The coordination complex \(\left[\mathrm{Cr}(\mathrm{CO})_{6}\right]\) forms colorless, diamagnetic crystals that melt at \(90^{\circ} \mathrm{C}\) . (a) What is the oxidation number of chromium in this compound? (b) Given that \(\left[\mathrm{Cr}(\mathrm{CO})_{6}\right]\) is diamagnetic, what is the electron configuration of chromium in this compound? (c) Given that \(\left[\mathrm{Cr}(\mathrm{CO})_{6}\right]\) is colorless, would you expect CO to be a weak-field or strong-field ligand? (d) Write the name for \(\left[\mathrm{Cr}(\mathrm{CO})_{6}\right]\) using the nomenclature rules for coordination compounds.

Understanding the oxidation number of elements in compounds like coordination complexes is fundamental for grasping their chemistry. The oxidation number represents the charge that an atom would have if the compound was composed of ions. It is pivotal for predicting reactivity, understanding electron transfer, and writing chemical formulas correctly.

In the coordination compound \[\left[\mathrm{Cr}(\mathrm{CO})_{6}\right]\], the oxidation number of chromium is determined by considering the charge of the ligands bonded to it.
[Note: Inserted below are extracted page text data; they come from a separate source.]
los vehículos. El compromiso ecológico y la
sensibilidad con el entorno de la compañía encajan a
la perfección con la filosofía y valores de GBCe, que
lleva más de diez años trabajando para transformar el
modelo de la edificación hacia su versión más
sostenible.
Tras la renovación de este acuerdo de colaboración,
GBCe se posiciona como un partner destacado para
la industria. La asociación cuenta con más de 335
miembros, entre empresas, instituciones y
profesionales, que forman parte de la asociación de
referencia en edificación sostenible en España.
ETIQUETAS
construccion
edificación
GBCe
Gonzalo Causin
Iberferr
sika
Since carbonyl (CO) is a neutral ligand, it has an oxidation number of 0. The complex itself doesn't carry an overall charge; thus, chromium's oxidation number is 0. This means there are no net electron transfers from the chromium to the ligands, keeping its electron configuration unchanged.
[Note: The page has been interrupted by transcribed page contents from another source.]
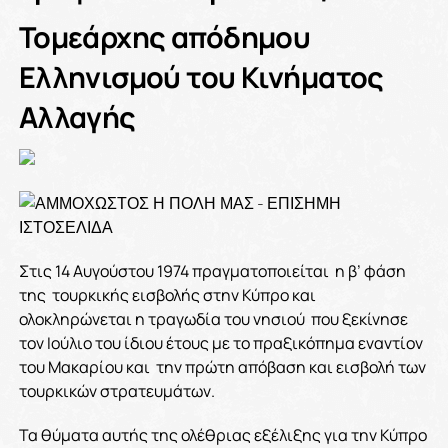
Τομεάρχης απόδημου
Ελληνισμού του Κινήματος
Αλλαγής
Στις 14 Αυγούστου 1974 πραγματοποιείται η β’ φάση
της τουρκικής εισβολής στην Κύπρο και
ολοκληρώνεται η τραγωδία του νησιού που ξεκίνησε
τον Ιούλιο του ίδιου έτους με το πραξικόπημα εναντίον
του Μακαρίου και την πρώτη απόβαση και εισβολή των
τουρκικών στρατευμάτων.
Τα θύματα αυτής της ολέθριας εξέλιξης για την Κύπρο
The electron configuration tells us how electrons are distributed within the orbitals of an atom. For transition metals, electron configurations can offer insight into the atom's chemical behaviors, including bonding and magnetism.

The electron configuration of an isolated chromium atom is \[\text{[Ar]} 4s^1 3d^5\]. However, in the complex \[\left[\mathrm{Cr}(\mathrm{CO})_{6}\right]\], chromium maintains its electrons because its oxidation number is 0. The complex is noted to be diamagnetic, which means all electrons are paired. This implies that one electron from the 4s orbital is promoted to the 3d orbital, leading to a new configuration of \[\text{[Ar]} 4s^0 3d^6\] with all paired electrons. This configuration explains the observed diamagnetic property of the compound.
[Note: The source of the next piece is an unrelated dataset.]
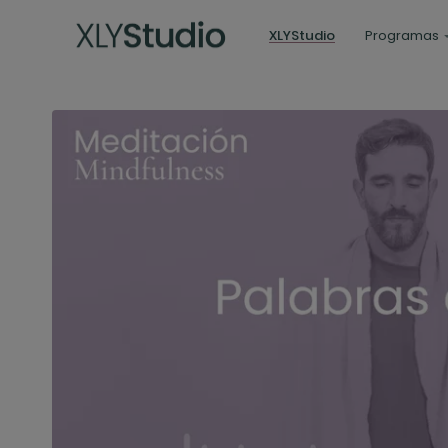
XLYStudio
Programas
Ligand field theory aids in understanding the color and magnetic properties of coordination compounds. It is an adaptation of molecular orbital theory that looks at the effect ligands have on the d-orbitals of a transition metal ion.

In the context of \[\left[\mathrm{Cr}(\mathrm{CO})_{6}\right]\], we observe that the compound is colorless and all its electrons are paired, which is indicative of a strong-field ligand. Carbon monoxide is, indeed, a strong-field ligand and causes a larger splitting in the chromium's d-orbitals. This prevents electrons from being unpaired and promotes a low-spin configuration, where electrons pair up in the lower energy orbitals, hence no electron transition is possible to absorb visible light, resulting in the compound being colorless.

The rules for naming chemical compounds, including coordination complexes, allows for the clear communication of a compound's composition. The nomenclature involves systematic naming of the ligands followed by the central metal with its oxidation state when it is not zero.

For \[\left[\mathrm{Cr}(\mathrm{CO})_{6}\right]\], the ligands are named first followed by the central metal. Since the oxidation number of chromium is 0, it is not indicated in the compound's name. Thus, the correct nomenclature for the coordination complex is hexacarbonylchromium, reflecting the six CO ligands (hexacarbonyl) and the chromium center without the need for numeric oxidation state indicators.